**Task**
Please state how many lines in the records below contain the word "komunitas"; the answer should be a number and nothing else.

◇ ◇ ◇

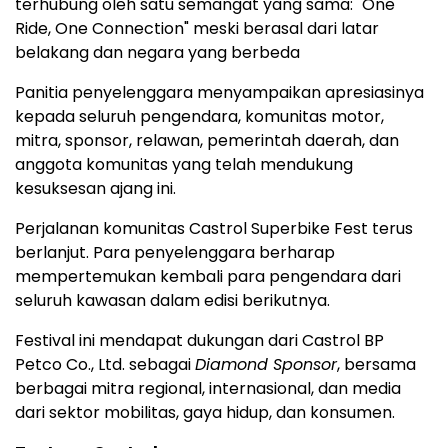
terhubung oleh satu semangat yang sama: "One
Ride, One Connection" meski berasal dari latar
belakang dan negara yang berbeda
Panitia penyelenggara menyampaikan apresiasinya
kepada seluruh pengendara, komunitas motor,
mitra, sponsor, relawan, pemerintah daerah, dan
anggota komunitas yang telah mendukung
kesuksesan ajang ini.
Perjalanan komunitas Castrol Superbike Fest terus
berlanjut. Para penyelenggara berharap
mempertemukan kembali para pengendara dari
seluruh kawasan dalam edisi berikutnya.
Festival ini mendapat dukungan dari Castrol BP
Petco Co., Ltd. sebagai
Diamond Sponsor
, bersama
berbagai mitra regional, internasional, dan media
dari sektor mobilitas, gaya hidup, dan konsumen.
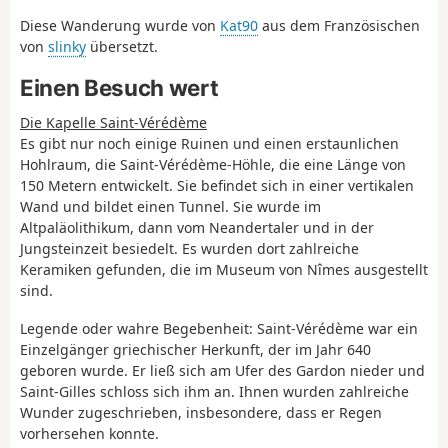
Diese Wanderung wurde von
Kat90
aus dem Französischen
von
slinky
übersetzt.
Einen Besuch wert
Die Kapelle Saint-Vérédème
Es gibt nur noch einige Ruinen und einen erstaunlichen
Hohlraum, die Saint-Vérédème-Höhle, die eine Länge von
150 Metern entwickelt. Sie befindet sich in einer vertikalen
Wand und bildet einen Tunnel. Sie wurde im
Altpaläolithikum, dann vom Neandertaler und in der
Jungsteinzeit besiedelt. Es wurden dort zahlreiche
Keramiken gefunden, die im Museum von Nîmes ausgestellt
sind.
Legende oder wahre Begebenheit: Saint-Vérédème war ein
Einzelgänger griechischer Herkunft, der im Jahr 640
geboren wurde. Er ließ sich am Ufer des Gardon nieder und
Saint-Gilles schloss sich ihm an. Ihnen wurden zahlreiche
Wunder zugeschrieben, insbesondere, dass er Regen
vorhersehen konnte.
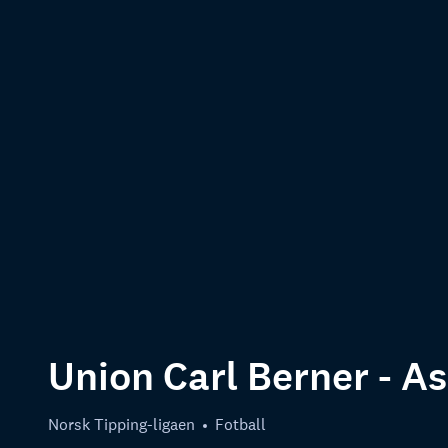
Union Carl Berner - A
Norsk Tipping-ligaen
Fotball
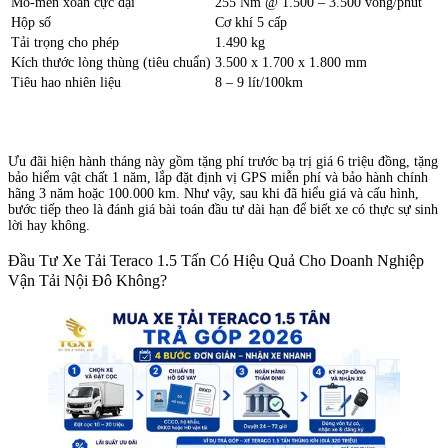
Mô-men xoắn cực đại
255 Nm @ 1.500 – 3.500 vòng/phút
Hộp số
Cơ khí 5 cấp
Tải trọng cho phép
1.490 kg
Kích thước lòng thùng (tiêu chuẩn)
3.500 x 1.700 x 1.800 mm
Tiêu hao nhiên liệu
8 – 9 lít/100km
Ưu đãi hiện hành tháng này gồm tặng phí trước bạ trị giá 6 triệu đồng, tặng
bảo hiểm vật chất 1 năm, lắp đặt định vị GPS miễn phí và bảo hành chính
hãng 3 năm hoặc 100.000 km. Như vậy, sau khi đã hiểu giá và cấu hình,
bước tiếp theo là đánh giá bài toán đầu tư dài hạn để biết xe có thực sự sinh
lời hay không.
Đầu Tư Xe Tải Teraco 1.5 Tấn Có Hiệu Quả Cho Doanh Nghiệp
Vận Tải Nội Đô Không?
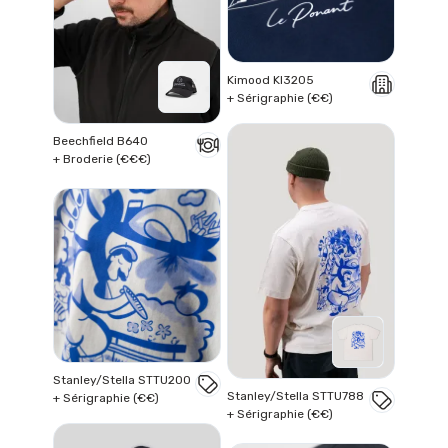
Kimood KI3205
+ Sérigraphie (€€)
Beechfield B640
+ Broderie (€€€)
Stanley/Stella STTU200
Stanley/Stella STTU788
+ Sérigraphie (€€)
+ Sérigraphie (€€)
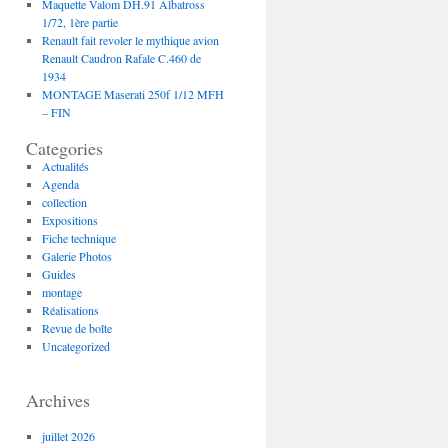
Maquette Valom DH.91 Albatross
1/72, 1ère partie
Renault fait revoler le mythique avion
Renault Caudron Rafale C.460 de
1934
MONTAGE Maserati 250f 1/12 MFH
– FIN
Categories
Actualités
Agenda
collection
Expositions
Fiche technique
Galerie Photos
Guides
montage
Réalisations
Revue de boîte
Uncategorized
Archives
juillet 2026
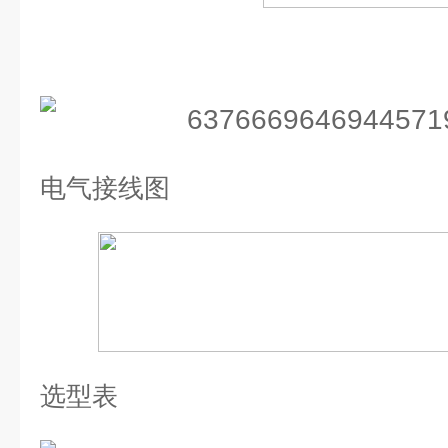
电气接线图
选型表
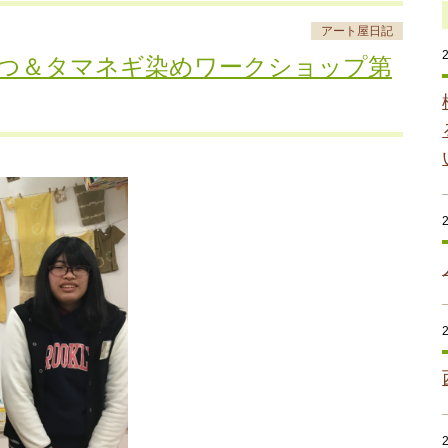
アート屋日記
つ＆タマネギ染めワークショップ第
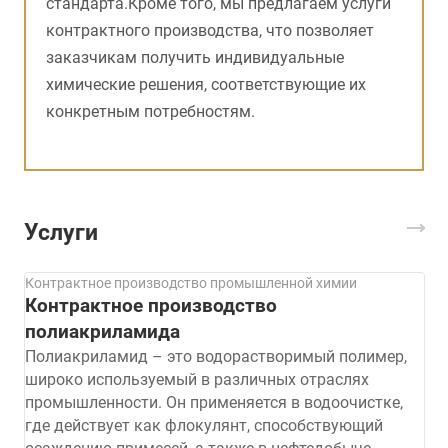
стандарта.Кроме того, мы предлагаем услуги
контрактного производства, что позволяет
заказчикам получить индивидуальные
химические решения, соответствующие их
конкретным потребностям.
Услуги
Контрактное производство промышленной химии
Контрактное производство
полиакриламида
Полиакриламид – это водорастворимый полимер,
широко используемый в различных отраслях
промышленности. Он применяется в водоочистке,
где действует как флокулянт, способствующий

◇ ◇ ◇

**Problem solution**
3